CCI imposes a Penalty of Rs20,00,000 on Investcorp India under Section 43A

On December 17, 2021, the CCI imposed a penalty of Rs20,00,000 under Section 43A of the Competition Act on Investcorp India Asset Managers Private Limited (‘Investcorp India’) in relation to its acquisition of private equity and real estate investment management businesses of IDFC Alternatives Limited (‘IDFC Alternatives’).[1]

Investcorp India is engaged in providing investment management services and management, operation and supervision of investment vehicles including, inter alia, alternative investment funds and venture capital funds. IDFC Alternatives is engaged in investment management and offers portfolio and risk management, investment banking and advisory services. On February 1, 2019, Investcorp India had acquired real estate fund management and private equity fund management businesses of IDFC Alternatives on a slum sale basis for a lump sum consideration. The funds which were a part of the transaction comprised – Investcorp Infrastructure Fund I, Investcorp Private Equity Fund II, Investcorp Real Estate Yield Fund and Investcorp SCORE Fund.
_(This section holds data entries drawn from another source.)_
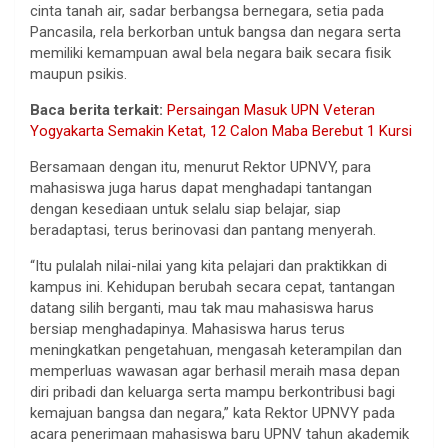
cinta tanah air, sadar berbangsa bernegara, setia pada
Pancasila, rela berkorban untuk bangsa dan negara serta
memiliki kemampuan awal bela negara baik secara fisik
maupun psikis.
Baca berita terkait:
Persaingan Masuk UPN Veteran
Yogyakarta Semakin Ketat, 12 Calon Maba Berebut 1 Kursi
Bersamaan dengan itu, menurut Rektor UPNVY, para
mahasiswa juga harus dapat menghadapi tantangan
dengan kesediaan untuk selalu siap belajar, siap
beradaptasi, terus berinovasi dan pantang menyerah.
“Itu pulalah nilai-nilai yang kita pelajari dan praktikkan di
kampus ini. Kehidupan berubah secara cepat, tantangan
datang silih berganti, mau tak mau mahasiswa harus
bersiap menghadapinya. Mahasiswa harus terus
meningkatkan pengetahuan, mengasah keterampilan dan
memperluas wawasan agar berhasil meraih masa depan
diri pribadi dan keluarga serta mampu berkontribusi bagi
kemajuan bangsa dan negara,” kata Rektor UPNVY pada
acara penerimaan mahasiswa baru UPNV tahun akademik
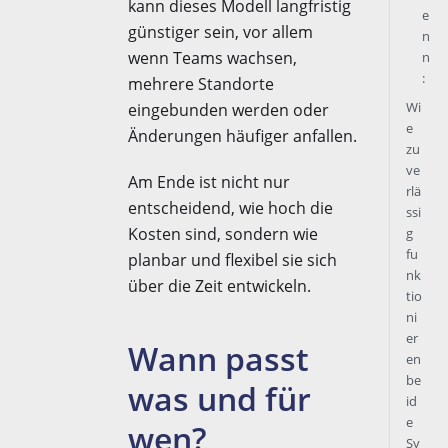
kann dieses Modell langfristig
e
günstiger sein, vor allem
n
wenn Teams wachsen,
n
:
mehrere Standorte
Wi
eingebunden werden oder
e
Änderungen häufiger anfallen.
zu
ve
Am Ende ist nicht nur
rlä
entscheidend, wie hoch die
ssi
Kosten sind, sondern wie
g
fu
planbar und flexibel sie sich
nk
über die Zeit entwickeln.
tio
ni
er
Wann passt
en
be
was und für
id
e
wen?
Sy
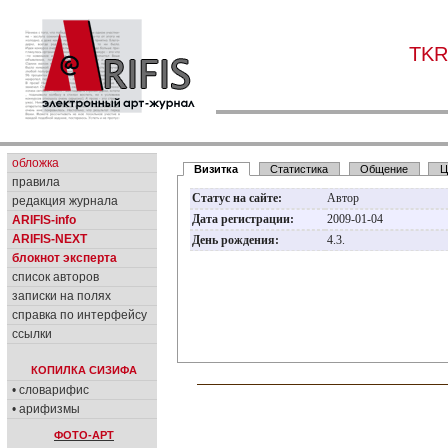
TKR
обложка
Визитка
Статистика
Общение
Ц
правила
Статус на сайте:
Автор
редакция журнала
Дата регистрации:
2009-01-04
ARIFIS-info
ARIFIS-NEXT
День рождения:
4.3.
блокнот эксперта
список авторов
записки на полях
справка по интерфейсу
ссылки
КОПИЛКА СИЗИФА
• словарифис
• арифизмы
ФОТО-АРТ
On January 14, 2020, the CCI decided to inquire into the impugned transaction and accordingly asked Investcorp India to furnish necessary details about the transaction. Upon perusing the response of Investcorp India, the CCI was prima facie satisfied that Investcorp India ought to have given a notice under Section 6(2) of the Competition Act regarding the impugned transaction. However, since no such notice was provided, the CCI issued a notice under Sections 20(1) and 43A of the Competition Act to Investcorp India to show cause as to why no penalty should be imposed on Investcorp India.
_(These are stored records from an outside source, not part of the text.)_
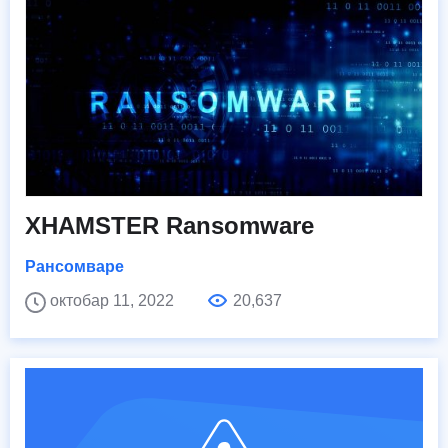
XHAMSTER Ransomware
Рансомваре
октобар 11, 2022
20,637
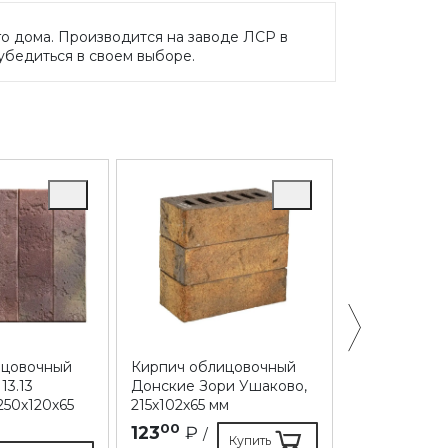
о дома. Производится на заводе ЛСР в
убедиться в своем выборе.
ицовочный
Кирпич облицовочный
Кирпич обл
3.13
Донские Зори Ушаково,
Донские Зор
250х120х65
215х102х65 мм
215х102х65 м
00
30
123
₽
108
₽
/
/
Купить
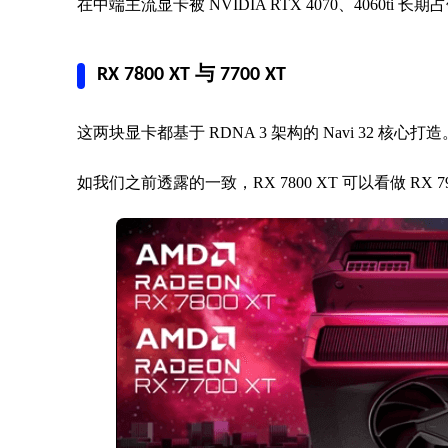
在中端主流显卡被 NVIDIA RTX 4070、4060t
RX 7800 XT 与 7700 XT
这两块显卡都基于 RDNA 3 架构的 Navi 32 核心打造
如我们之前透露的一致，RX 7800 XT 可以看做 RX 790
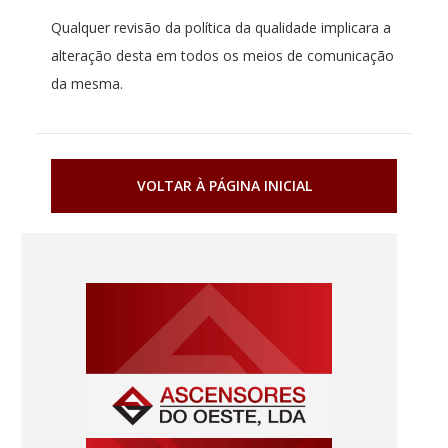
Qualquer revisão da política da qualidade implicara a
alteração desta em todos os meios de comunicação
da mesma.
VOLTAR À PÁGINA INICIAL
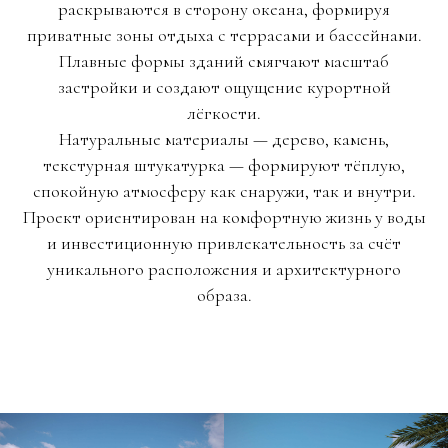
раскрываются в сторону океана, формируя
приватные зоны отдыха с террасами и бассейнами.
Плавные формы зданий смягчают масштаб
застройки и создают ощущение курортной
лёгкости.
Натуральные материалы — дерево, камень,
текстурная штукатурка — формируют тёплую,
спокойную атмосферу как снаружи, так и внутри.
Проект ориентирован на комфортную жизнь у воды
и инвестиционную привлекательность за счёт
уникального расположения и архитектурного
образа.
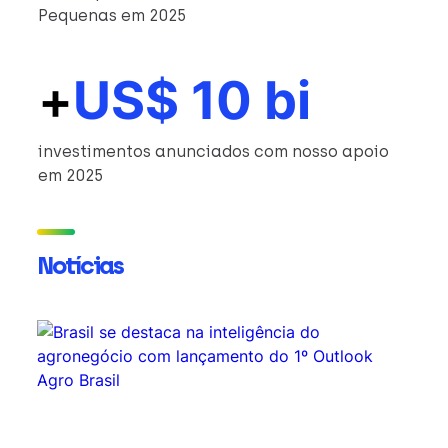
Pequenas em 2025
+
US$ 10 bi
investimentos anunciados com nosso apoio
em 2025
Notícias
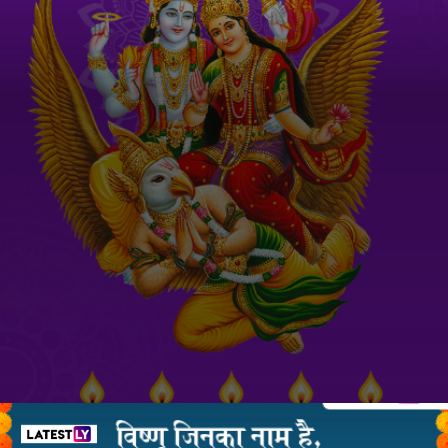
हैप्पी रमा एकादशी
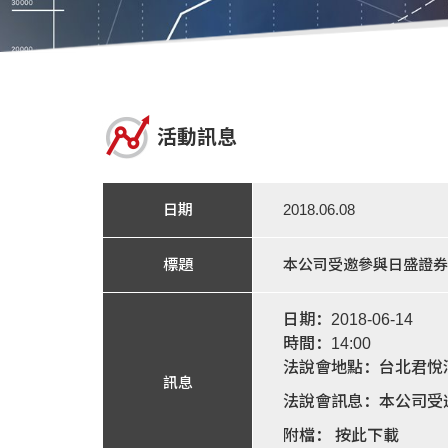
活動訊息
日期
2018.06.08
標題
本公司受邀參與日盛證券
日期：2018-06-14
時間：14:00
法說會地點：台北君悅酒
訊息
法說會訊息：本公司受
附檔：
按此下載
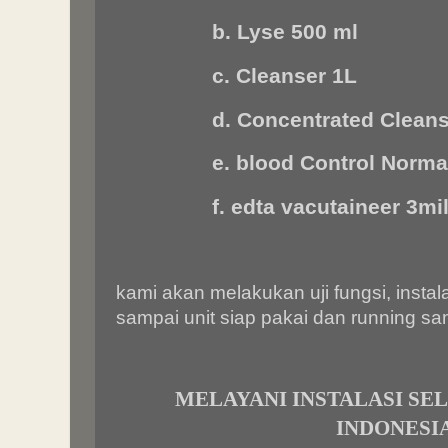
b. Lyse 500 ml
c. Cleanser 1L
d. Concentrated Cleans
e. blood Control Norma
f. edta vacutaineer 3mil
kami akan melakukan uji fungsi, instala
sampai unit siap pakai dan running sa
MELAYANI INSTALASI SE
INDONESI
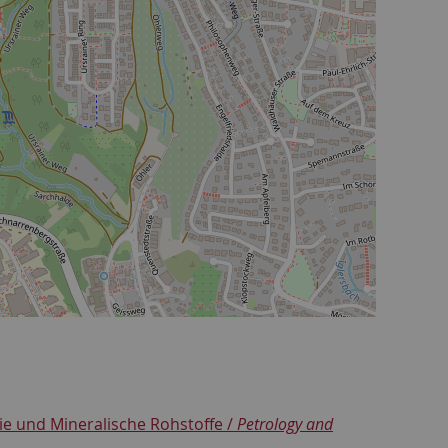
ie und Mineralische Rohstoffe /
Petrology and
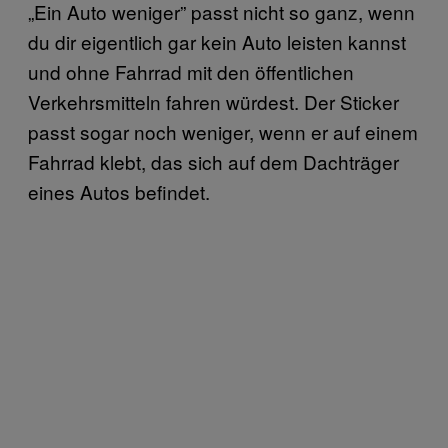
„Ein Auto weniger” passt nicht so ganz, wenn
du dir eigentlich gar kein Auto leisten kannst
und ohne Fahrrad mit den öffentlichen
Verkehrsmitteln fahren würdest. Der Sticker
passt sogar noch weniger, wenn er auf einem
Fahrrad klebt, das sich auf dem Dachträger
eines Autos befindet.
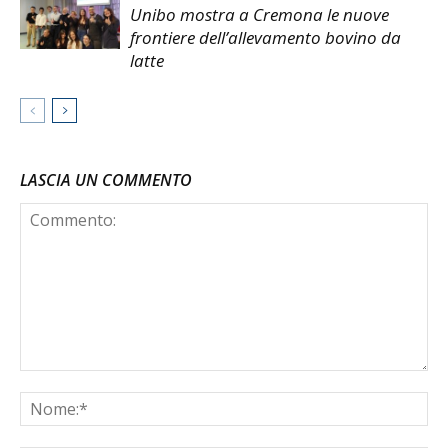
Unibo mostra a Cremona le nuove
frontiere dell’allevamento bovino da
latte
LASCIA UN COMMENTO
In its submission, Investcorp India argued, inter alia, that there had been no acquisition of control over the investee/portfolio companies of the venture capital fund (‘VCF’) and the alternative investment funds (‘AIF’). The trustee has legal and beneficial ownership over the assets of the funds, and the beneficial interest in these assets lies with the unitholders. It was further argued that the transaction benefitted from de minimis exemption and that the Indian Accounting Standard 110 did not require an investment manager to consolidate the financials of investee/portfolio companies of funds managed by an investment manager. The CCI considered the oral and written submissions made by Investcorp India to assess matter under four broad heads: (i) Acquisition of control over portfolio entities; (ii) De minimis exemption; (iii) Accounting Standard 110; and (iv) Proportionate share in the financials of the underlying investee/portfolio companies to be considered.
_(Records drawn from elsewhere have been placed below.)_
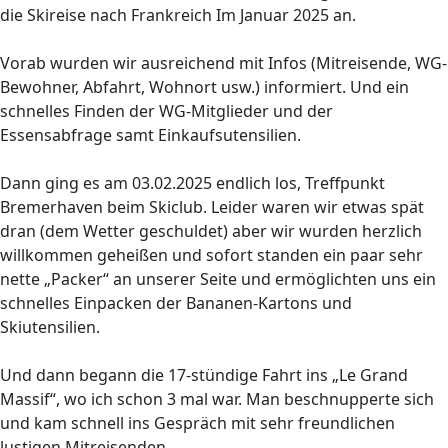
die Skireise nach Frankreich Im Januar 2025 an.
Vorab wurden wir ausreichend mit Infos (Mitreisende, WG-
Bewohner, Abfahrt, Wohnort usw.) informiert. Und ein
schnelles Finden der WG-Mitglieder und der
Essensabfrage samt Einkaufsutensilien.
Dann ging es am 03.02.2025 endlich los, Treffpunkt
Bremerhaven beim Skiclub. Leider waren wir etwas spät
dran (dem Wetter geschuldet) aber wir wurden herzlich
willkommen geheißen und sofort standen ein paar sehr
nette „Packer“ an unserer Seite und ermöglichten uns ein
schnelles Einpacken der Bananen-Kartons und
Skiutensilien.
Und dann begann die 17-stündige Fahrt ins „Le Grand
Massif“, wo ich schon 3 mal war. Man beschnupperte sich
und kam schnell ins Gespräch mit sehr freundlichen
lustigen Mitreisenden.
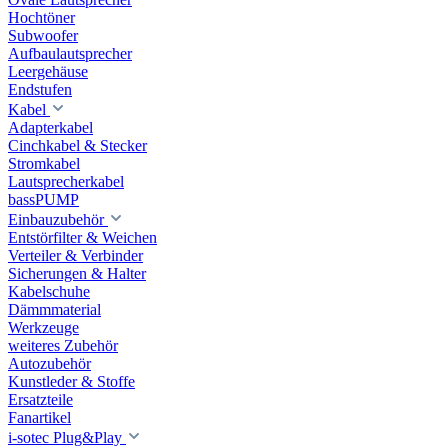
Hochtöner
Subwoofer
Aufbaulautsprecher
Leergehäuse
Endstufen
Kabel
Adapterkabel
Cinchkabel & Stecker
Stromkabel
Lautsprecherkabel
bassPUMP
Einbauzubehör
Entstörfilter & Weichen
Verteiler & Verbinder
Sicherungen & Halter
Kabelschuhe
Dämmmaterial
Werkzeuge
weiteres Zubehör
Autozubehör
Kunstleder & Stoffe
Ersatzteile
Fanartikel
i-sotec Plug&Play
In relation to the acquisition of control over portfolio entities, the CCI noted that, by way of the transaction, Investcorp India had become the manager of the concerned VCF and AIFs. Per the CCI, the investment structures envisaged demutualisation of investment management and ownership that allowed the investment manager to enjoy a control over the management of the fund although the overall supervision of certain other aspects lied with the trustee. Therefore, since acquisition of control was one of the forms of combination under Section 5 of the Competition Act, the CCI observed that the acquirer was required to give a notice in terms of Section 6(2) of the Competition Act read with relevant provisions of the CCI (Procedure in regard to the transaction of Business relating to Combinations) Regulations, 2011. In its order, the CCI also remarked that a mere existence of joint control of the trustee or the unitholder did not negate the control exercised by the investment manager of the fund.

With respect to de minimis exemption, the CCI held that the exemption was applicable in cases wherein only the financials of the acquired fund management are considered. However, since the present matter concerned pooled investment schemes that led to demutualisation of investment management, the value of the assets and turnover of the controlled portfolio entities were also deemed relevant. Thus, the CCI held that the portfolio entities of the Acquirer were sufficient to meet the threshold under Section 5 of the Competition Act. With respect to Accounting Standard 110, the CCI observed that the position of the Accounting Standards was not relevant for the purpose of testing the thresholds prescribed under Section 5 of the Competition Act. A fund management arrangement, where the ultimate beneficiaries have given authority to the investment manager to enjoy control over management of the fund, the assets and turnover of the fund would be attributable to the financials of the investment manager for the purpose of Section 5 of the Competition Act as well the de minimis exemption. Lastly, addressing the argument that the assets and turnover of the investee should only be considered on a proportionate basis i.e. to the extent of shareholding and control over the given target entity, the CCI observed that Section 5 of the Competition Act did not operate on the basis of proportionality. Hence, once control is established, the complete financials of the fund/target were to be attributed to the fund manager, for the purpose of Section 5 of the Competition Act.

In sum, the CCI concluded that the acquisition of real estate and fund management and private equity fund management businesses of IDFC Alternatives by Investcorp India was a combination in terms of Section 5 of the Act. However, Investcorp India, being the acquirers, had failed to provide a notice to the CCI as required under Section 6(2) of the Competition Act. Accordingly, the CCI imposed a penalty of Rs20,00,000 on Investcorp India under Section 43A of the Competition Act.

 

[1] Proceedings against Investcorp India Asset Managers Private Limited under Section 43A of the Competition Act, 2002.